第42回
一条真也
『もう、ひとりにさせない』奥田知志著(いのちのことば社)

 

 牧師である著者は、ホームレスの人々の支援活動を続けています。
 ギリシャ語の「アガペー」は「無償の愛」とされます。クリスチャンは常にこの「愛」を意識すべきであり、自己愛に完結してはなりません。
 著者は、夜になると路上で寝るホームレスの人々に声をかけて回ります。
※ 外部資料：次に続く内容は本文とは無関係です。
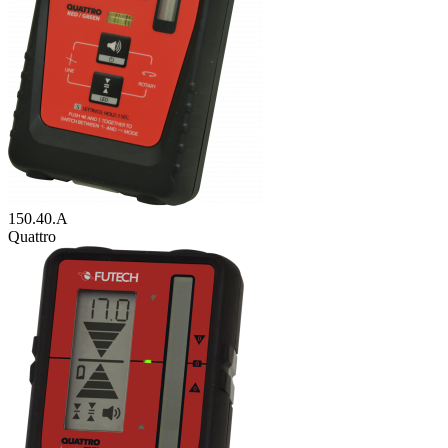
150.40.A
Quattro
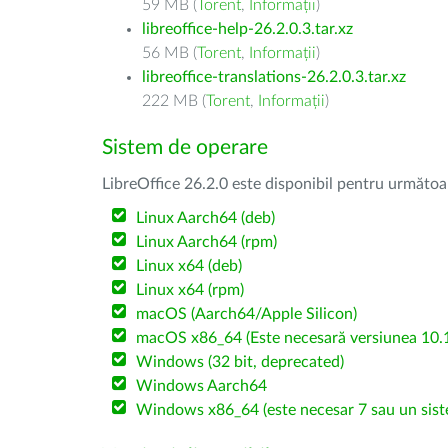
59 MB (
Torent
,
Informații
)
libreoffice-help-26.2.0.3.tar.xz
56 MB (
Torent
,
Informații
)
libreoffice-translations-26.2.0.3.tar.xz
222 MB (
Torent
,
Informații
)
Sistem de operare
LibreOffice 26.2.0 este disponibil pentru următoa
Linux Aarch64 (deb)
Linux Aarch64 (rpm)
Linux x64 (deb)
Linux x64 (rpm)
macOS (Aarch64/Apple Silicon)
macOS x86_64 (Este necesară versiunea 10.1
Windows (32 bit, deprecated)
Windows Aarch64
Windows x86_64 (este necesar 7 sau un sist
夜回りをした数時間後、著者は彼らを路上に残したまま自宅の暖かい部屋に戻り、子どもたちが眠るベッドにもぐり込みます。
 ついさっきまで、路上生活者たちに親身に声をかけていた自分が暖かい寝床にいることに対し、「私はいったい何をやっているんだろう」と自問するそうです。
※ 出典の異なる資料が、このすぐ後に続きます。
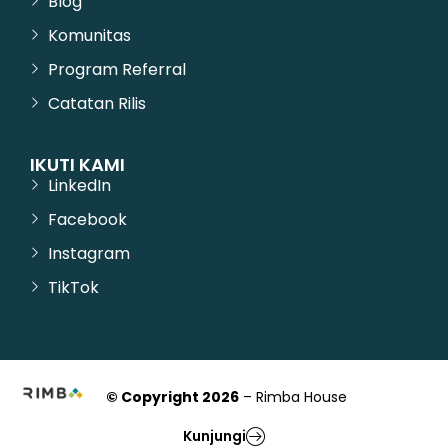
Blog
Komunitas
Program Referral
Catatan Rilis
IKUTI KAMI
LinkedIn
Facebook
Instagram
TikTok
© Copyright 2026
– Rimba House
Kunjungi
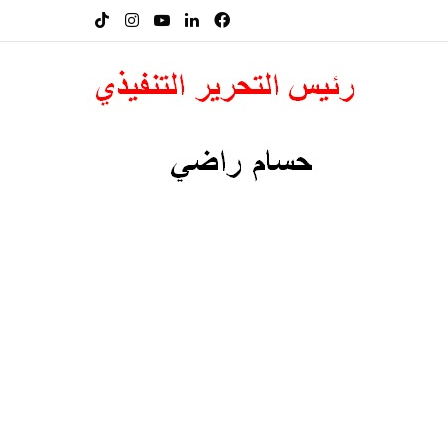
فيسبوك
لينكدإن
‫YouTube
انستقرام
‫TikTok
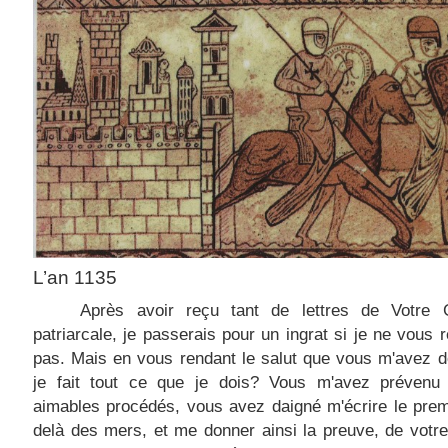
L’an 1135
Après avoir reçu tant de lettres de Votre 
patriarcale, je passerais pour un ingrat si je ne vous 
pas. Mais en vous rendant le salut que vous m'avez d
je fait tout ce que je dois? Vous m'avez prévenu
aimables procédés, vous avez daigné m'écrire le prem
delà des mers, et me donner ainsi la preuve, de votre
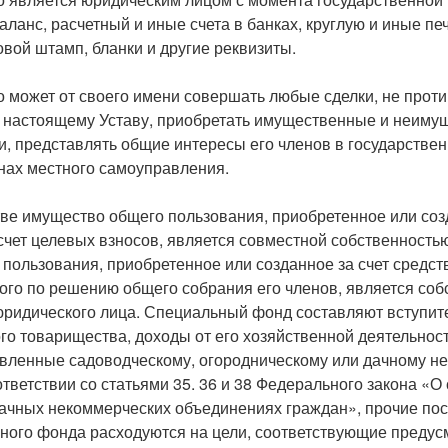
ланс, расчетный и иные счета в банках, круглую и иные пе
вой штамп, бланки и другие реквизиты.
 может от своего имени совершать любые сделки, не прот
и настоящему Уставу, приобретать имущественные и неиму
и, представлять общие интересы его членов в государстве
анах местного самоуправления.
ве имущество общего пользования, приобретенное или соз
чет целевых взносов, является совместной собственностью
пользования, приобретенное или созданное за счет средст
ого по решению общего собрания его членов, является со
юридического лица. Специальный фонд составляют вступит
го товарищества, доходы от его хозяйственной деятельност
авленные садоводческому, огородническому или дачному н
тветствии со статьями 35. 36 и 38 Федерального закона «О
дачных некоммерческих объединениях граждан», прочие пос
ного фонда расходуются на цели, соответствующие преду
 ですから、著者はホームレス支援の現場でアガペーを実践しているのではなく、それどころか全く逆で、夜間パトロールのたびに、自分がいかにアガペーから程遠い存在であるかを思い知らされるというのです。著者のホームレス支援には覚悟があり、「筋金入り」なのです。
 ホームレス支援において重要なのは、「ハウスレス」と「ホームレス」という二つの困窮という視点だそうです。
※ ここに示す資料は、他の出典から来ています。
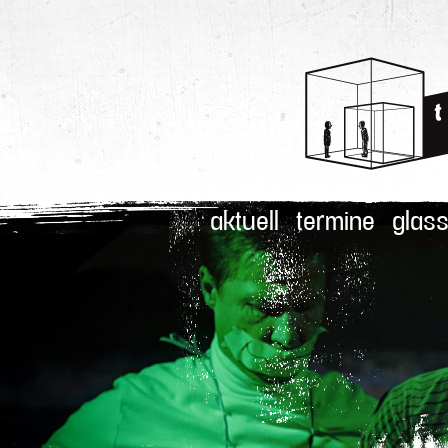
aktuell
termine
glass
 ハウスレスは「家」に象徴される、食糧、衣料、医療、職などあらゆる物理的困窮。ホームレスは「家族」に象徴されてきた関係を失っていること、すなわち関係的困窮。著者は、この二つの視点から困窮者の支援を行ってきました。
 著者の視線は今、東日本大震災の被災者へと向っています。傷ついた多くの人を癒すことは容易ではないとしながらも、著者は本書の「あとがき」で述べます。
「理由なき苦難は、私たちを自責へと向わせる。家族を助けてやれなかった悔しさ、弔うことさえままならない現実。皆、自分を責める。時に愛は、そのような表現をとる。だが、そうせざるを得ないのなら私も一緒に苦しみたい」
 本書によく出てくる「傷」という言葉は「絆」という言葉に結びついています。長年支援の現場で著者が確認し続けたことは、「絆」には「傷」が含まれているという事実だというのです。 
 誰かが自分のために傷ついてくれる時、自分は生きていてよいのだと知ります。同様に、自分が傷つくことによって誰かが癒されるなら、自分が生きた意味を見出せるというのです。
 著者が提唱した「絆プロジェクト北九州」によって、多くの東北の被災者の方々が北九州に移住してこられています。北九州市が真に「ハートフル」都市をめざすなら、まさに正念場でしょう。微力ながら、わたしも協力させていただきます。